### Problem statement
Within the entries underneath, how many lines include the string "Собинский"? State only the number.
(Input records Opens)
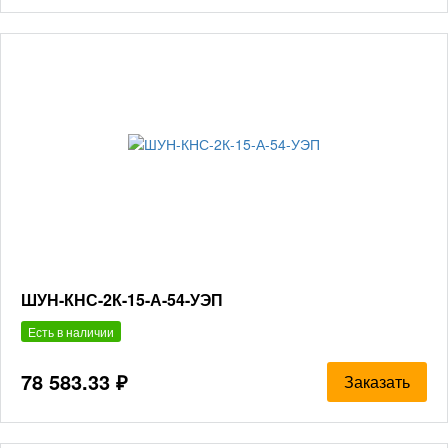
ШУН-КНС-2К-15-А-54-УЭП
Есть в наличии
78 583.33 ₽
Заказать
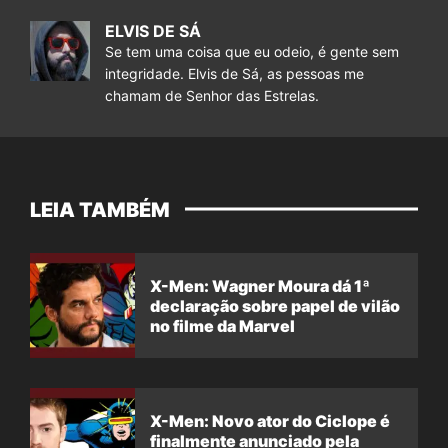
ELVIS DE SÁ
Se tem uma coisa que eu odeio, é gente sem
integridade. Elvis de Sá, as pessoas me
chamam de Senhor das Estrelas.
LEIA TAMBÉM
X-Men: Wagner Moura dá 1ª
declaração sobre papel de vilão
no filme da Marvel
X-Men: Novo ator do Ciclope é
finalmente anunciado pela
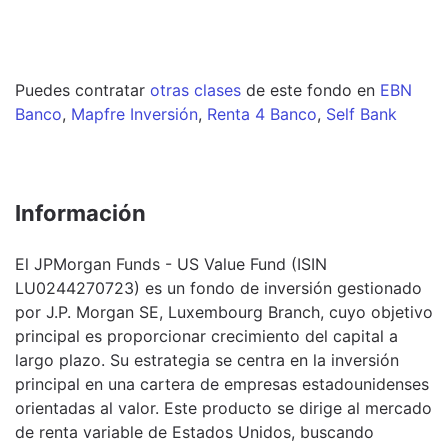
Puedes contratar
otras clases
de este
fondo
en
EBN
Banco
,
Mapfre Inversión
,
Renta 4 Banco
,
Self Bank
Información
El JPMorgan Funds - US Value Fund (ISIN
LU0244270723) es un fondo de inversión gestionado
por J.P. Morgan SE, Luxembourg Branch, cuyo objetivo
principal es proporcionar crecimiento del capital a
largo plazo. Su estrategia se centra en la inversión
principal en una cartera de empresas estadounidenses
orientadas al valor. Este producto se dirige al mercado
de renta variable de Estados Unidos, buscando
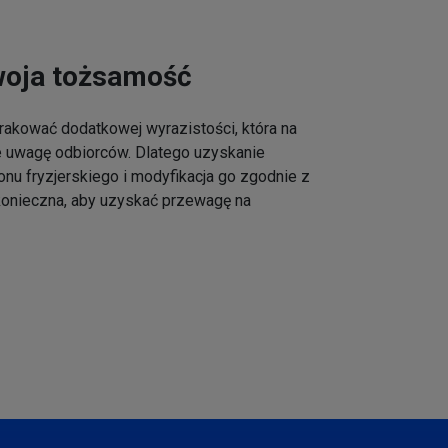
woja tożsamość
akować dodatkowej wyrazistości, która na
e uwagę odbiorców. Dlatego uzyskanie
onu fryzjerskiego i modyfikacja go zgodnie z
 konieczna, aby uzyskać przewagę na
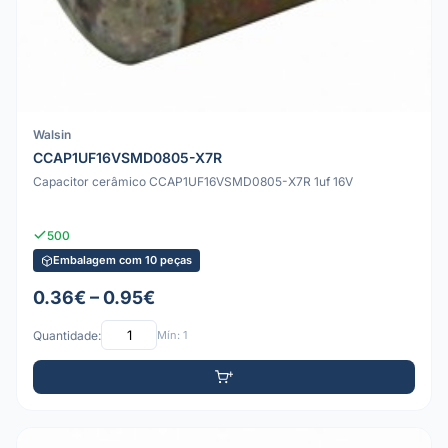
Walsin
CCAP1UF16VSMD0805-X7R
Capacitor cerâmico CCAP1UF16VSMD0805-X7R 1uf 16V
500
Embalagem com 10 peças
0.36€ – 0.95€
Quantidade:
Mín: 1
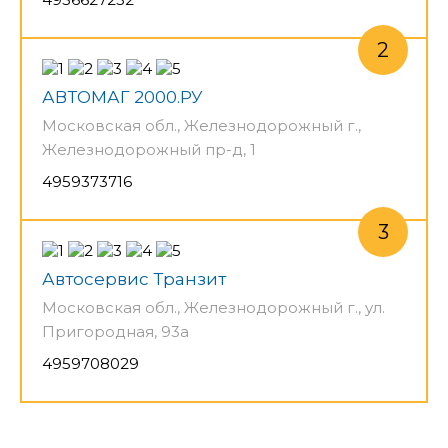
АВТОМАГ 2000.РУ
Московская обл., Железнодорожный г.,
Железнодорожный пр-д, 1
4959373716
Автосервис Транзит
Московская обл., Железнодорожный г., ул.
Пригородная, 93а
4959708029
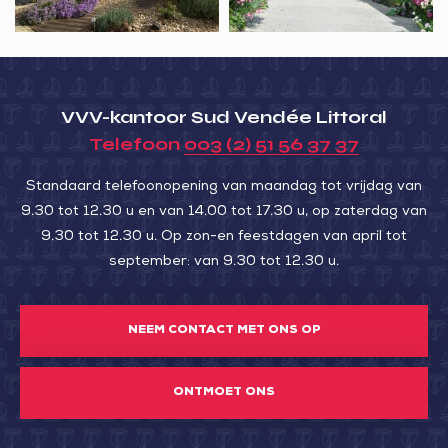
VVV-kantoor Sud Vendée Littoral
Telefoon
003 (2) 51 56 37 37
Standaard telefoonopening van maandag tot vrijdag van
9.30 tot 12.30 u en van 14.00 tot 17.30 u, op zaterdag van
9.30 tot 12.30 u. Op zon-en feestdagen van april tot
september: van 9.30 tot 12.30 u.
NEEM CONTACT MET ONS OP
ONTMOET ONS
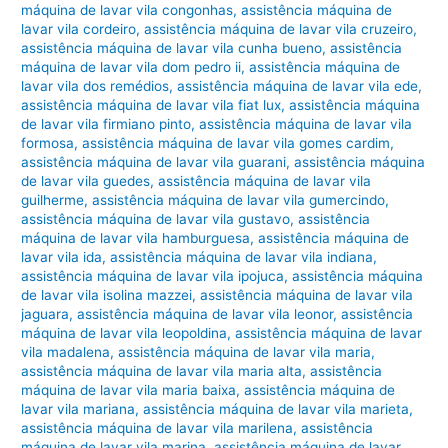
máquina de lavar vila congonhas
,
assistência máquina de
lavar vila cordeiro
,
assistência máquina de lavar vila cruzeiro
,
assistência máquina de lavar vila cunha bueno
,
assistência
máquina de lavar vila dom pedro ii
,
assistência máquina de
lavar vila dos remédios
,
assistência máquina de lavar vila ede
,
assistência máquina de lavar vila fiat lux
,
assistência máquina
de lavar vila firmiano pinto
,
assistência máquina de lavar vila
formosa
,
assistência máquina de lavar vila gomes cardim
,
assistência máquina de lavar vila guarani
,
assistência máquina
de lavar vila guedes
,
assistência máquina de lavar vila
guilherme
,
assistência máquina de lavar vila gumercindo
,
assistência máquina de lavar vila gustavo
,
assistência
máquina de lavar vila hamburguesa
,
assistência máquina de
lavar vila ida
,
assistência máquina de lavar vila indiana
,
assistência máquina de lavar vila ipojuca
,
assistência máquina
de lavar vila isolina mazzei
,
assistência máquina de lavar vila
jaguara
,
assistência máquina de lavar vila leonor
,
assistência
máquina de lavar vila leopoldina
,
assistência máquina de lavar
vila madalena
,
assistência máquina de lavar vila maria
,
assistência máquina de lavar vila maria alta
,
assistência
máquina de lavar vila maria baixa
,
assistência máquina de
lavar vila mariana
,
assistência máquina de lavar vila marieta
,
assistência máquina de lavar vila marilena
,
assistência
máquina de lavar vila marina
,
assistência máquina de lavar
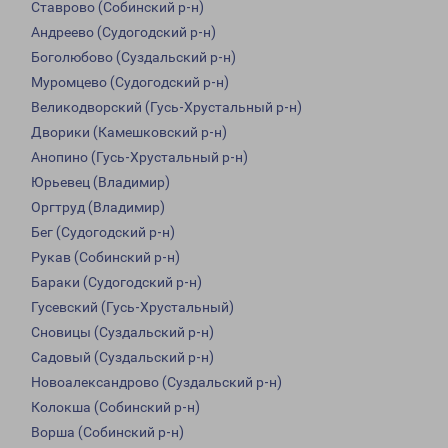
Ставрово (Собинский р-н)
Андреево (Судогодский р-н)
Боголюбово (Суздальский р-н)
Муромцево (Судогодский р-н)
Великодворский (Гусь-Хрустальный р-н)
Дворики (Камешковский р-н)
Анопино (Гусь-Хрустальный р-н)
Юрьевец (Владимир)
Оргтруд (Владимир)
Бег (Судогодский р-н)
Рукав (Собинский р-н)
Бараки (Судогодский р-н)
Гусевский (Гусь-Хрустальный)
Сновицы (Суздальский р-н)
Садовый (Суздальский р-н)
Новоалександрово (Суздальский р-н)
Колокша (Собинский р-н)
Ворша (Собинский р-н)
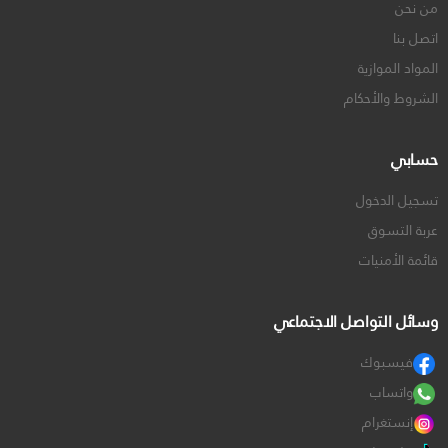
من نحن
اتصل بنا
المواد الموازية
الشروط والأحكام
حسابي
تسجيل الدخول
عربة التسوق
قائمة الأمنيات
وسائل التواصل الاجتماعي
فيسبوك
واتساب
إنستغرام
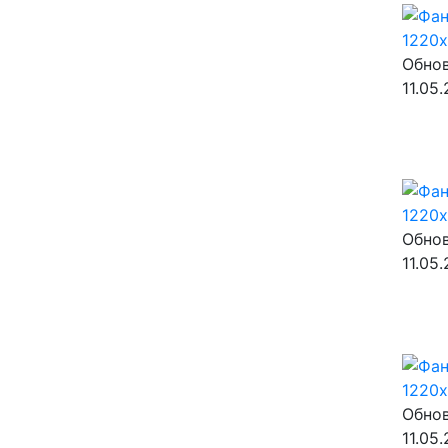
Обнов
11.05
Обнов
11.05
Обнов
11.05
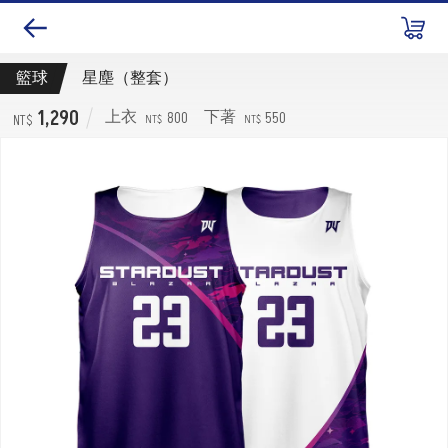
籃球
星塵（整套）
1,290
800
550
上衣
下著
(Input records Closes)
### Your response
4